**PROBLEM TO SOLVE**
Print the listing in its entirety and exactly, leaving out images.

'''

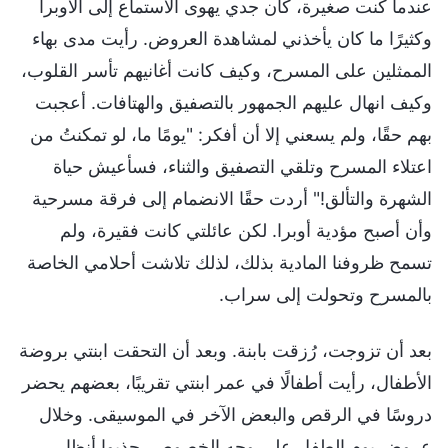
عندما كنت صغيرة، كان جدي يهوى الاستماع إلى الأوبرا
وكثيرًا ما كان يأخذني لمشاهدة العروض. رأيت مدى بهاء
الممثلين على المسرح، وكيف كانت أغانيهم تأسر القلوب،
وكيف انهال عليهم الجمهور بالتصفيق والهتافات. أعجبت
بهم حقًا، ولم يسعني إلا أن أفكر: "يومًا ما، لو تمكنتُ من
اعتلاء المسرح وتلقي التصفيق والثناء، فسأعيش حياة
الشهرة والتألق!" أردت حقًا الانضمام إلى فرقة مسرحية
وأن أصبح مؤدية أوبرا. لكن عائلتي كانت فقيرة، ولم
تسمح ظروفنا المادية بذلك، لذلك تلاشت أحلامي الخاصة
بالمسرح وتحولت إلى سراب.
بعد أن تزوجت، رُزقت بابنة. وبعد أن التحقت ابنتي بروضة
الأطفال، رأيت أطفالًا في عمر ابنتي تقريبًا، بعضهم يحضر
دروسًا في الرقص والبعض الآخر في الموسيقى. وخلال
عروض يوم الطفل على وجه الخصوص، جذبوا أنظار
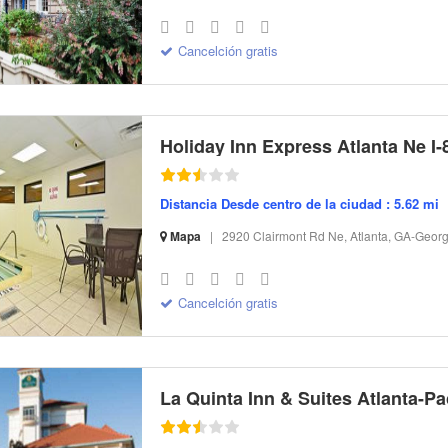
S-32 I-175107 CI-54513 R-9 BR-218.88 SR-17.28
Cancelción gratis
Holiday Inn Express Atlanta Ne I-
Distancia Desde centro de la ciudad : 5.62 mi
Mapa
|
2920 Clairmont Rd Ne, Atlanta, GA-Georg
S-32 I-295355 CI-12538 R-12 BR-149.15 SR-21.77
Cancelción gratis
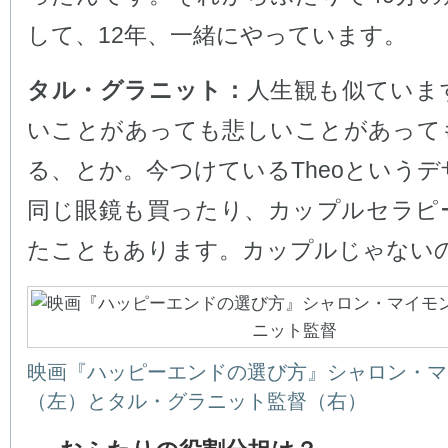
して、12年、一緒にやっています。
タル・グラニット：
人生観も似ていま
いことがあっても悲しいことがあって
る、とか。今つけているTheoという
同じ眼鏡も買ったり、カップルセラピ
たこともあります。カップルじゃない
映画『ハッピーエンドの選び方』シャロン・マ
（左）とタル・グラニット監督（右）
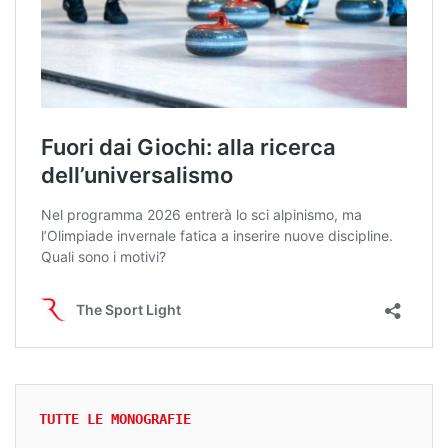
TUTTE LE MONOGRAFIE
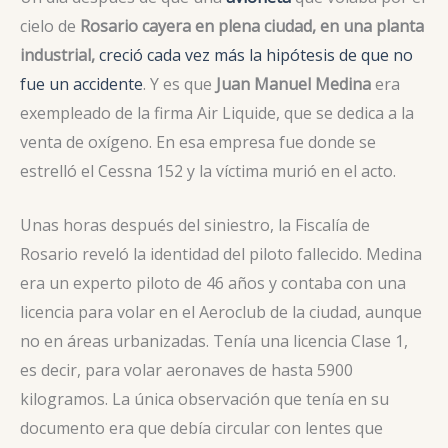
cielo de
Rosario
cayera en plena ciudad, en una planta
industrial,
creció cada vez más la hipótesis de que no
fue un accidente
. Y es que
Juan Manuel Medina
era
exempleado de la firma Air Liquide, que se dedica a la
venta de oxígeno. En esa empresa fue donde se
estrelló el Cessna 152 y la víctima murió en el acto.
Unas horas después del siniestro, la Fiscalía de
Rosario reveló la identidad del piloto fallecido. Medina
era un experto piloto de 46 años y contaba con una
licencia para volar en el Aeroclub de la ciudad, aunque
no en áreas urbanizadas. Tenía una licencia Clase 1,
es decir, para volar aeronaves de hasta 5900
kilogramos. La única observación que tenía en su
documento era que debía circular con lentes que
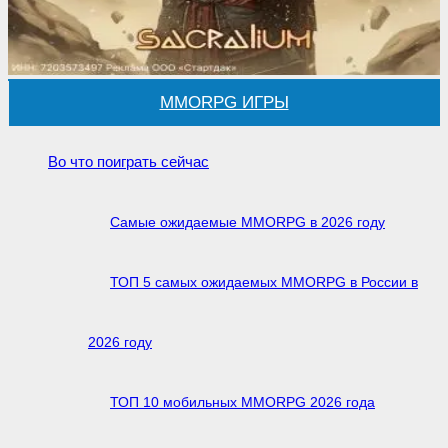
MMORPG ИГРЫ
Во что поиграть сейчас
Самые ожидаемые MMORPG в 2026 году
ТОП 5 самых ожидаемых MMORPG в России в
2026 году
ТОП 10 мобильных MMORPG 2026 года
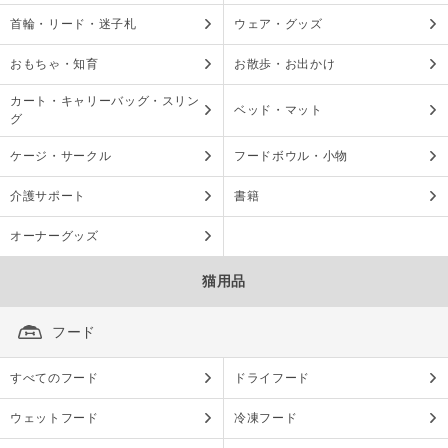
首輪・リード・迷子札
ウェア・グッズ
おもちゃ・知育
お散歩・お出かけ
カート・キャリーバッグ・スリン
ベッド・マット
グ
ケージ・サークル
フードボウル・小物
介護サポート
書籍
オーナーグッズ
猫用品
フード
すべてのフード
ドライフード
ウェットフード
冷凍フード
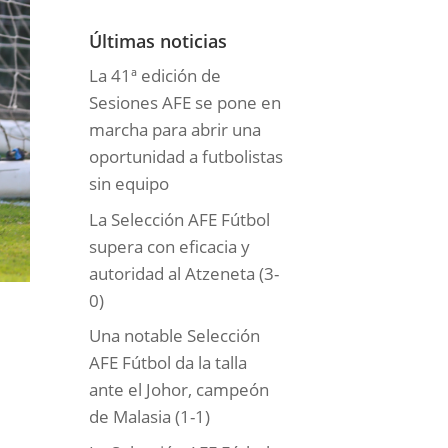
o
r
Últimas noticias
í
La 41ª edición de
a
Sesiones AFE se pone en
s
marcha para abrir una
oportunidad a futbolistas
sin equipo
La Selección AFE Fútbol
supera con eficacia y
autoridad al Atzeneta (3-
0)
Una notable Selección
AFE Fútbol da la talla
ante el Johor, campeón
de Malasia (1-1)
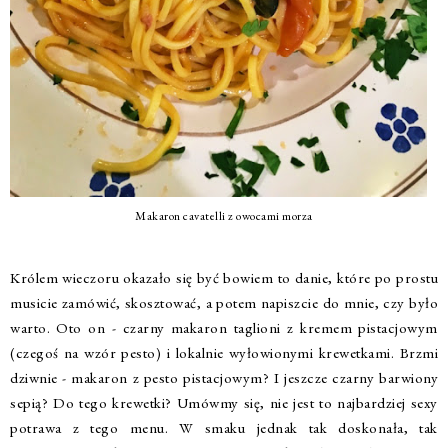
Makaron cavatelli z owocami morza
Królem wieczoru okazało się być bowiem to danie, które po prostu
musicie zamówić, skosztować, a potem napiszcie do mnie, czy było
warto. Oto on - czarny makaron taglioni z kremem pistacjowym
(czegoś na wzór pesto) i lokalnie wyłowionymi krewetkami. Brzmi
dziwnie - makaron z pesto pistacjowym? I jeszcze czarny barwiony
sepią? Do tego krewetki? Umówmy się, nie jest to najbardziej sexy
potrawa z tego menu. W smaku jednak tak doskonała, tak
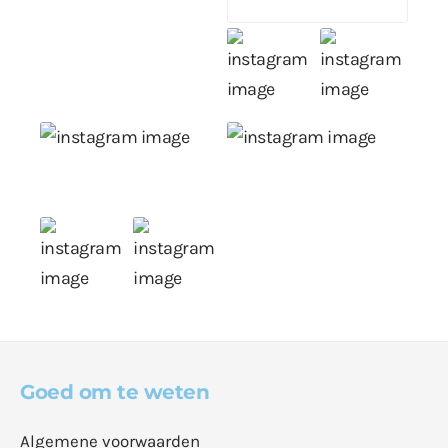
Goed om te weten
Algemene voorwaarden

'''

**RESPONSE FOR THIS EXERCISE**
عندما كنت صغيرة، كان جدي يهوى الاستماع إلى الأوبرا
وكثيرًا ما كان يأخذني لمشاهدة العروض. رأيت مدى بهاء
الممثلين على المسرح، وكيف كانت أغانيهم تأسر القلوب،
وكيف انهال عليهم الجمهور بالتصفيق والهتافات. أعجبت
بهم حقًا، ولم يسعني إلا أن أفكر: "يومًا ما، لو تمكنتُ من
اعتلاء المسرح وتلقي التصفيق والثناء، فسأعيش حياة
الشهرة والتألق!" أردت حقًا الانضمام إلى فرقة مسرحية
وأن أصبح مؤدية أوبرا. لكن عائلتي كانت فقيرة، ولم
تسمح ظروفنا المادية بذلك، لذلك تلاشت أحلامي الخاصة
بالمسرح وتحولت إلى سراب.
بعد أن تزوجت، رُزقت بابنة. وبعد أن التحقت ابنتي بروضة
الأطفال، رأيت أطفالًا في عمر ابنتي تقريبًا، بعضهم يحضر
دروسًا في الرقص والبعض الآخر في الموسيقى. وخلال
عروض يوم الطفل على وجه الخصوص، جذبوا أنظار
S-32 I-175107 CI-54513 R-9 BR-218.88 SR-17.28
Cancelción gratis
Holiday Inn Express Atlanta Ne I-
Distancia Desde centro de la ciudad : 5.62 mi
Mapa
|
2920 Clairmont Rd Ne, Atlanta, GA-Georg
S-32 I-295355 CI-12538 R-12 BR-149.15 SR-21.77
Cancelción gratis
して、12年、一緒にやっています。
タル・グラニット：
人生観も似ていま
いことがあっても悲しいことがあって
る、とか。今つけているTheoという
同じ眼鏡も買ったり、カップルセラピ
たこともあります。カップルじゃない
映画『ハッピーエンドの選び方』シャロン・マ
（左）とタル・グラニット監督（右）
TUTTE LE MONOGRAFIE
cielo de
Rosario
cayera en plena ciudad, en una planta
industrial,
creció cada vez más la hipótesis de que no
fue un accidente
. Y es que
Juan Manuel Medina
era
exempleado de la firma Air Liquide, que se dedica a la
venta de oxígeno. En esa empresa fue donde se
estrelló el Cessna 152 y la víctima murió en el acto.
Unas horas después del siniestro, la Fiscalía de
Rosario reveló la identidad del piloto fallecido. Medina
era un experto piloto de 46 años y contaba con una
licencia para volar en el Aeroclub de la ciudad, aunque
no en áreas urbanizadas. Tenía una licencia Clase 1,
es decir, para volar aeronaves de hasta 5900
kilogramos. La única observación que tenía en su
documento era que debía circular con lentes que
MMORPG ИГРЫ
Во что поиграть сейчас
Самые ожидаемые MMORPG в 2026 году
ТОП 5 самых ожидаемых MMORPG в России в
2026 году
ТОП 10 мобильных MMORPG 2026 года
首輪・リード・迷子札
ウェア・グッズ
おもちゃ・知育
お散歩・お出かけ
カート・キャリーバッグ・スリン
ベッド・マット
グ
ケージ・サークル
フードボウル・小物
介護サポート
書籍
オーナーグッズ
猫用品
フード
すべてのフード
ドライフード
ウェットフード
冷凍フード
o
r
Últimas noticias
í
La 41ª edición de
a
Sesiones AFE se pone en
s
marcha para abrir una
oportunidad a futbolistas
sin equipo
La Selección AFE Fútbol
supera con eficacia y
autoridad al Atzeneta (3-
0)
Una notable Selección
AFE Fútbol da la talla
ante el Johor, campeón
de Malasia (1-1)
Makaron cavatelli z owocami morza
Królem wieczoru okazało się być bowiem to danie, które po prostu
musicie zamówić, skosztować, a potem napiszcie do mnie, czy było
warto. Oto on - czarny makaron taglioni z kremem pistacjowym
(czegoś na wzór pesto) i lokalnie wyłowionymi krewetkami. Brzmi
dziwnie - makaron z pesto pistacjowym? I jeszcze czarny barwiony
sepią? Do tego krewetki? Umówmy się, nie jest to najbardziej sexy
potrawa z tego menu. W smaku jednak tak doskonała, tak
Goed om te weten
Algemene voorwaarden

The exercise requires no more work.